• WHAT YOU HAVE TO DO
Out of the entries that follow, copy each line containing "imaging".

• DATA SHOWN
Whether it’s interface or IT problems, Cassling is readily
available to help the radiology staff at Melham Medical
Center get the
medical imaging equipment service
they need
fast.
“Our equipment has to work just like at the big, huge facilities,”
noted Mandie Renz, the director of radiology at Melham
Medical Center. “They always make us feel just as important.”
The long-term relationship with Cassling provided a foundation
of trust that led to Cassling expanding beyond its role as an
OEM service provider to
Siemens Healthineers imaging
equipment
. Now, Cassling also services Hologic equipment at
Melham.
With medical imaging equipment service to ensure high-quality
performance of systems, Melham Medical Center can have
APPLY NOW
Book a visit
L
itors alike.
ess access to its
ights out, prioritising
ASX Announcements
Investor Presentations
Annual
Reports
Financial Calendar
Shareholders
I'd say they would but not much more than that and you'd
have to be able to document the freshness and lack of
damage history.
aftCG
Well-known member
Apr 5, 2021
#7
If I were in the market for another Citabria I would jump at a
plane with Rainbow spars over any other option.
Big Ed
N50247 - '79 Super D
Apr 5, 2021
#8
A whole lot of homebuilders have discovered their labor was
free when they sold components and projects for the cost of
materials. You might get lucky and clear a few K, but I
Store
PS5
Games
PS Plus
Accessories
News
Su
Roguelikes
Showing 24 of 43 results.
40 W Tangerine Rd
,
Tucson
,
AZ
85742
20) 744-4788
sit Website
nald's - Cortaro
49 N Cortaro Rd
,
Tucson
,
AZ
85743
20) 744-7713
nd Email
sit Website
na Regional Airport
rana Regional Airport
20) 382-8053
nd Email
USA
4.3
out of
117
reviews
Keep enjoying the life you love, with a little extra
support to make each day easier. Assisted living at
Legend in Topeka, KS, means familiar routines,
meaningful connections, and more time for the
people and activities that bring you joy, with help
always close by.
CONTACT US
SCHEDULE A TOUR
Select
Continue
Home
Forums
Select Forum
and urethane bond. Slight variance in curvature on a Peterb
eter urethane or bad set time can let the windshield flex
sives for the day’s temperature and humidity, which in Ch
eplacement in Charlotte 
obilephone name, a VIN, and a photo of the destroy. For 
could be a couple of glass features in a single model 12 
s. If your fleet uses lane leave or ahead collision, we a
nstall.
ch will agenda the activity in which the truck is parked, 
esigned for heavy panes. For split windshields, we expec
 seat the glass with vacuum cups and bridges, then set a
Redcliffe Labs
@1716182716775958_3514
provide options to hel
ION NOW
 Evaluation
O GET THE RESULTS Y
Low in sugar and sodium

• EXERCISE RESPONSE
medical imaging equipment service
Siemens Healthineers imaging
With medical imaging equipment service to ensure high-quality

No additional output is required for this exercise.